- **What you are asked to do**: Leave out every line that comes before the one containing "a Heritage House of Tokyo", and reproduce the rest of the listing below exactly, through its last line.

- **Data in this exercise**:
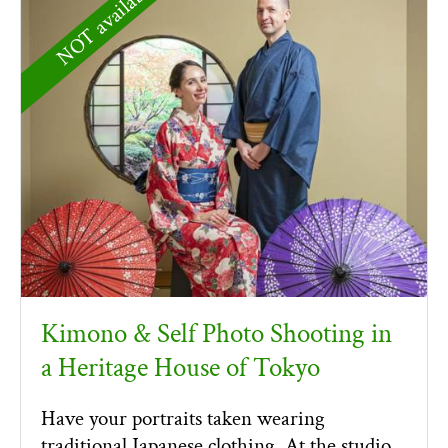
NOT available
Kimono & Self Photo Shooting in
a Heritage House of Tokyo
Have your portraits taken wearing
traditional Japanese clothing. At the studio,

- **Worked solution**:
a Heritage House of Tokyo
Have your portraits taken wearing
traditional Japanese clothing. At the studio,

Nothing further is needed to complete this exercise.